** Opening Material supplied block **

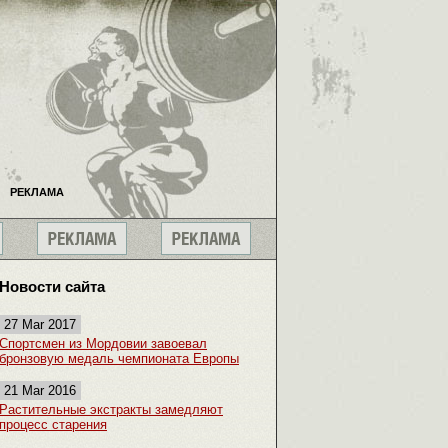
РЕКЛАМА
Новости сайта
27 Mar 2017
Спортсмен из Мордовии завоевал
бронзовую медаль чемпионата Европы
21 Mar 2016
Растительные экстракты замедляют
процесс старения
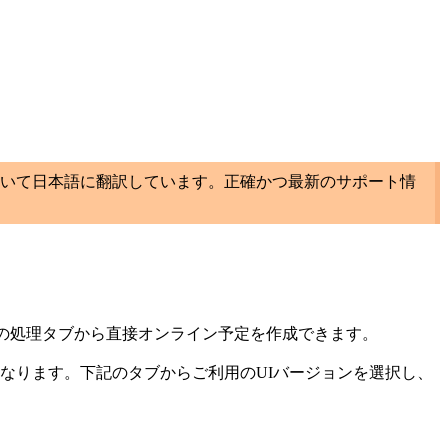
いて日本語に翻訳しています。正確かつ最新のサポート情
ginの処理タブから直接オンライン予定を作成できます。
手順が異なります。下記のタブからご利用のUIバージョンを選択し、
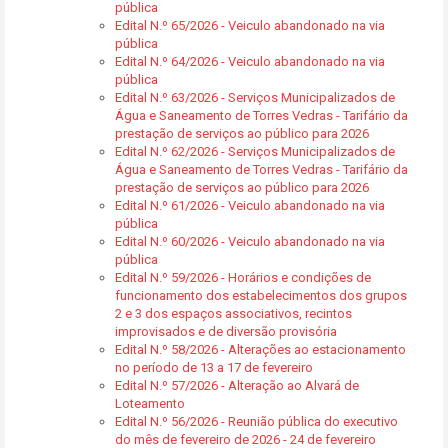
pública
Edital N.º 65/2026 - Veiculo abandonado na via
pública
Edital N.º 64/2026 - Veiculo abandonado na via
pública
Edital N.º 63/2026 - Serviços Municipalizados de
Água e Saneamento de Torres Vedras - Tarifário da
prestação de serviços ao público para 2026
Edital N.º 62/2026 - Serviços Municipalizados de
Água e Saneamento de Torres Vedras - Tarifário da
prestação de serviços ao público para 2026
Edital N.º 61/2026 - Veiculo abandonado na via
pública
Edital N.º 60/2026 - Veiculo abandonado na via
pública
Edital N.º 59/2026 - Horários e condições de
funcionamento dos estabelecimentos dos grupos
2 e 3 dos espaços associativos, recintos
improvisados e de diversão provisória
Edital N.º 58/2026 - Alterações ao estacionamento
no período de 13 a 17 de fevereiro
Edital N.º 57/2026 - Alteração ao Alvará de
Loteamento
Edital N.º 56/2026 - Reunião pública do executivo
do mês de fevereiro de 2026 - 24 de fevereiro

** Closing Material supplied block **

## Prompt
Once you reach the line that contains "Edital N.º 58/2026", print it and every line after it exactly as written, stopping at the last line of the records and adding nothing.

## Output for this task
Edital N.º 58/2026 - Alterações ao estacionamento
no período de 13 a 17 de fevereiro
Edital N.º 57/2026 - Alteração ao Alvará de
Loteamento
Edital N.º 56/2026 - Reunião pública do executivo
do mês de fevereiro de 2026 - 24 de fevereiro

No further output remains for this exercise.